The Light Of Coincidence: The Photographs Of Kenneth Josephson appeared on my radar thanks to Mike Johnston at The Online Photographer, and I’m better for it.

There are so many great photographers of the (recent) past, and I am so ignorant of them. Kenneth Josephson is one of those.

I should’ve known better. His picture of his arm, holding a picture of a ship out over the ocean, adorns the cover of Stephen Shore’s The Nature of Photographs, which is maybe 5 feet from me as I write. Szarkowski has his picture of his young son, holding up a polaroid of himself in front of his face like a ground glass, in Looking at Photographs, which is almost just out of reach, at the bottom of a pile of books on the side table.

Josephson is something of a photographer’s photographer. He went to RIT ID and founded the photography department at the School of the Art Institute of Chicago, and taught there for nearly 40 years. And his photography is, jokes and all, an examination of what photography is and can do.

The Light of Coincidence opens with essays from Gerry Badger and Lynne Warren (which I actually read, but very early in the morning and too quickly, such that I only dimly recollect) and the plates are organized into six sections: Self-Portrait (often his shadow, or a piece of it, and including some of the ones where his arm is seen, holding something out); Family (including the famous picture of his shadow looming over his infant son); Women (many nudes…); Cityscape (many interiors…); Landscape (many with a ruler or that carpentry tool for measuring complex angles); and Object (mostly easily or wildly conceptual).

I admit to not having spent enough time with this book… I flipped through it once for the unboxing and again before writing this (not-a-)review, but it’s really something best digested in small doses.

As Mike Johnston says,

You know that third helping of dessert when the first helping was ecstatically delicious, or rides at Six Flags, or that friend of yours who’s full of new jokes, amazing facts, facile wordplay, excessive bonhomie, and too much energy by half, but who wears you out after three or four hours?

He goes on to suggest picking the book up, flipping to a random page, looking at 12 or 15 pictures, then putting it down again, and I think I agree, partly, but the big problem for me is precisely the aforementioned organization.

Josephson worked on specific projects and put together specific bodies of work.
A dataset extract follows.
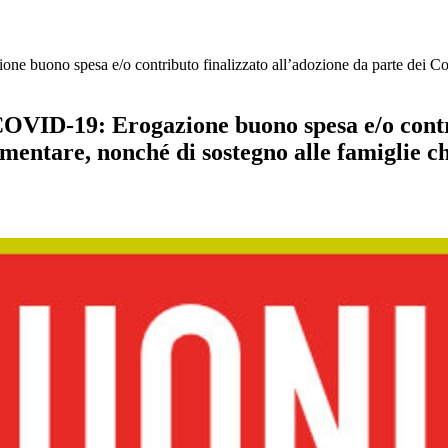
esa e/o contributo finalizzato all’adozione da parte dei Comuni d
 Erogazione buono spesa e/o contributo
mentare, nonché di sostegno alle famiglie ch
Sure, he probably started by just walking home from work and shooting whatever caught his fancy, but he eventually figured out that he was shooting, say, rulers and yardsticks held up against things, or his arm, holding out photographs or mat board with a square cut in it, framing the world, or making excruciatingly conceptual references to photographs of the past, like the four horseshoes ‘floating’ on a wall referencing Muybridge. If I could see all of these “History of Photography” series, or all of the arm holding out a photograph pictures, or (and especially) all of the cut and stacked photographs (where he made multiple photographs from the same location, then cut and stacked and made some strange new thing) together, and just look at one of them at a time, rather than jumping hither and yon all over his long career (there are pictures from the late 1950s and from them mid-2010s in the book).

Still, given that I was only aware of a few Josephson pictures (and didn’t know who made them) before I picked this up, I’m glad to have The Light of Coincidence as a part of my collection.

Unrated, recommended

You can still find The Light of Coincidence: the Photographs of Kenneth Josephson new on that jungle site and elsewhere, and bookfinder.com shows numerous new and used copies available all over for ~2/3 of the cover price. If you’re someone who likes to look, who likes to think about photography, who wants to think about looking at photography in different ways, it’s definitely worth picking up.